Ognuno di noi ha dei tormentoni che per qualche assurda ragione rimangono appiccicati al cervello come del chewing gum su un tappeto persiano. Io, tra i miei tanti deliri, sono solito canticchiare proprio Mangiamania (che magari ricordiamo erroneamente come Mangimania) unica opera canora della giornalista improvvisata-cantante Carla Urban, nonché sigla dell’omonimo programma culinario in onda su Rai Due nel 1983 (EDIT: nel 2021 l’abbiamo intervistata facendoci raccontare tutti i retroscena, puoi leggere l’articolo qui).
In realtà la nostra tecnicamente non canta neppure, diciamo che è più un proto-rap, ma stiamo parlando del 1983, anzi del 1983 in Italia quindi assai in anticipo sui tempi. Colpa o merito del mestro Flavio Carraresi che suggeri alla Urban di cercare di rappare visto che non se la sentiva di cantare.
Quello che affascina è sicuramente il testo folle e divertito ad opera della stessa giornalista, scritto utilizzando la tecnica delle associazioni casuali o molto più probabilmente dopo aver ingurgitato qualche fiasco di vino della casa.

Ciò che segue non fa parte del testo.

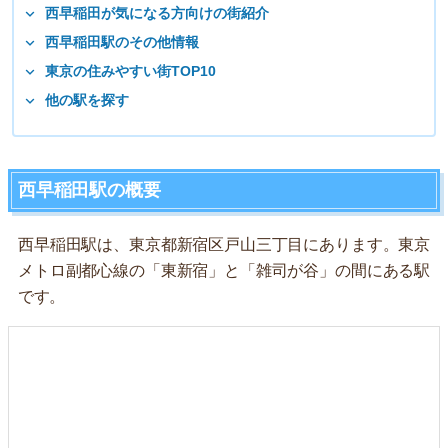
西早稲田が気になる方向けの街紹介
西早稲田駅のその他情報
東京の住みやすい街TOP10
他の駅を探す
西早稲田駅の概要
西早稲田駅は、東京都新宿区戸山三丁目にあります。東京
メトロ副都心線の「東新宿」と「雑司が谷」の間にある駅
です。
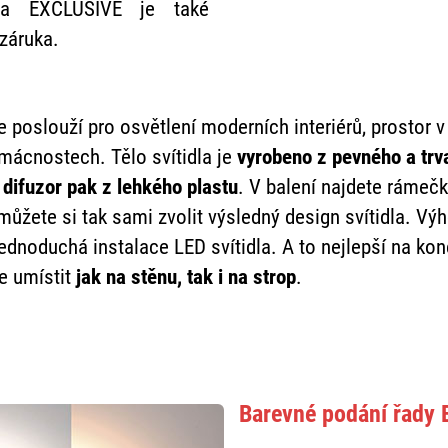
dla EXCLUSIVE je také
 záruka.
poslouží pro osvětlení moderních interiérů, prostor v
mácnostech. Tělo svítidla je
vyrobeno z pevného a trv
 difuzor pak z lehkého plastu
. V balení najdete rámeč
a můžete si tak sami zvolit výsledný design svítidla. Vý
ednoduchá instalace LED svítidla. A to nejlepší na ko
e umístit
jak na stěnu, tak i na strop
.
Barevné podání řady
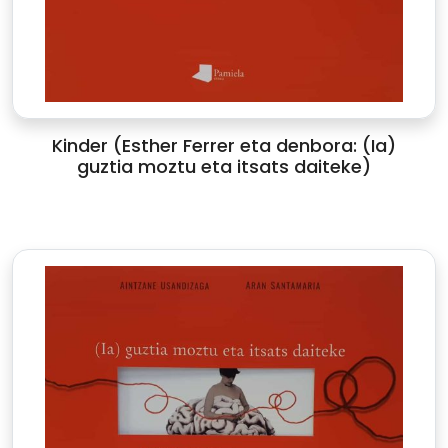
Kinder (Esther Ferrer eta denbora: (Ia)
guztia moztu eta itsats daiteke)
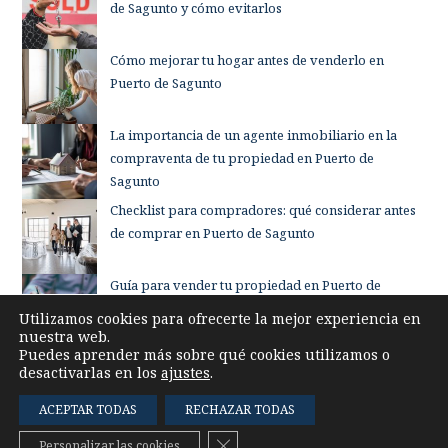
de Sagunto y cómo evitarlos
Cómo mejorar tu hogar antes de venderlo en
Puerto de Sagunto
La importancia de un agente inmobiliario en la
compraventa de tu propiedad en Puerto de
Sagunto
Checklist para compradores: qué considerar antes
de comprar en Puerto de Sagunto
Guía para vender tu propiedad en Puerto de
Sagunto sin complicaciones
Utilizamos cookies para ofrecerte la mejor experiencia en
nuestra web.
Puedes aprender más sobre qué cookies utilizamos o
desactivarlas en los
ajustes
.
ACEPTAR TODAS
RECHAZAR TODAS
Cerrar el banner de cookies RG
Personalizar las cookies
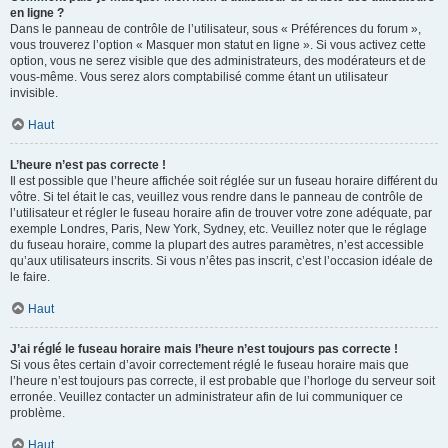
en ligne ?
Dans le panneau de contrôle de l’utilisateur, sous « Préférences du forum »,
vous trouverez l’option « Masquer mon statut en ligne ». Si vous activez cette
option, vous ne serez visible que des administrateurs, des modérateurs et de
vous-même. Vous serez alors comptabilisé comme étant un utilisateur
invisible.
Haut
L’heure n’est pas correcte !
Il est possible que l’heure affichée soit réglée sur un fuseau horaire différent du
vôtre. Si tel était le cas, veuillez vous rendre dans le panneau de contrôle de
l’utilisateur et régler le fuseau horaire afin de trouver votre zone adéquate, par
exemple Londres, Paris, New York, Sydney, etc. Veuillez noter que le réglage
du fuseau horaire, comme la plupart des autres paramètres, n’est accessible
qu’aux utilisateurs inscrits. Si vous n’êtes pas inscrit, c’est l’occasion idéale de
le faire.
Haut
J’ai réglé le fuseau horaire mais l’heure n’est toujours pas correcte !
Si vous êtes certain d’avoir correctement réglé le fuseau horaire mais que
l’heure n’est toujours pas correcte, il est probable que l’horloge du serveur soit
erronée. Veuillez contacter un administrateur afin de lui communiquer ce
problème.
Haut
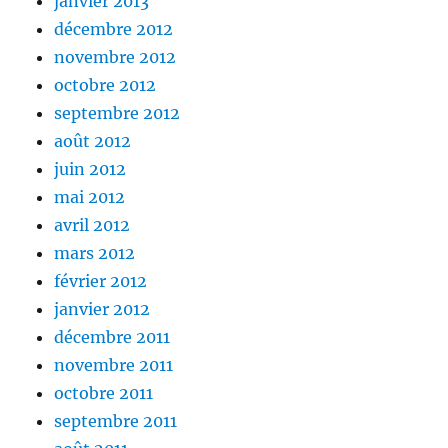
janvier 2013
décembre 2012
novembre 2012
octobre 2012
septembre 2012
août 2012
juin 2012
mai 2012
avril 2012
mars 2012
février 2012
janvier 2012
décembre 2011
novembre 2011
octobre 2011
septembre 2011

Quello che ci affascina è che inizialmente la canzone sembra la solita squallida sigletta televisiva riversata inspiegabilmente su un 45 giri, dove Carla Urban riprende l’ascoltatore per le sue insane abitudini alimentari, per poi virare rapidamente su tematiche da “sesso in manicomio” con tanto di sospiri e gemiti strozzati tra le righe:
Mangi il vino e bevi il pane
mangi me con tutti gli occhi;
lasci il piatto raffreddare,
mangia dai… ho ancora fame.
Mangio prima ed anche poi,
già stracotti siamo noi.
Mangia me e la mia mania.
…
Mangio amore nelle mele,
mangia… assaggia… siamo noi!
Le mani? Le mangeremo poi!
Mangi bene?
Ti mangi le mani?
Ma poi mangi le mani,
dai rimani!
Carla Urban vuole chiaramente portarsi a letto il partner che, probabilmente accortosi dell’instabilità mentale della ragazza, sta inventando scuse su scuse pur di togliersela di mezzo.
A completamento una base musicale pazza e bellissima, con un groove talmente sghembo da assumere immediatamente senso, non a caso l’arrangiamento è del Maestro Carlo Maria Cordio. Il risultato dell’unione tra testo e musica è un piccolo gioiellino di camp music, una canzone talmente inquietante e gioiosa da volerla ascoltare almeno una volta a settimana.
Non possiamo non raccomandare questo piccolo capolavoro a tutti gli aficionados di musica diversamente bella.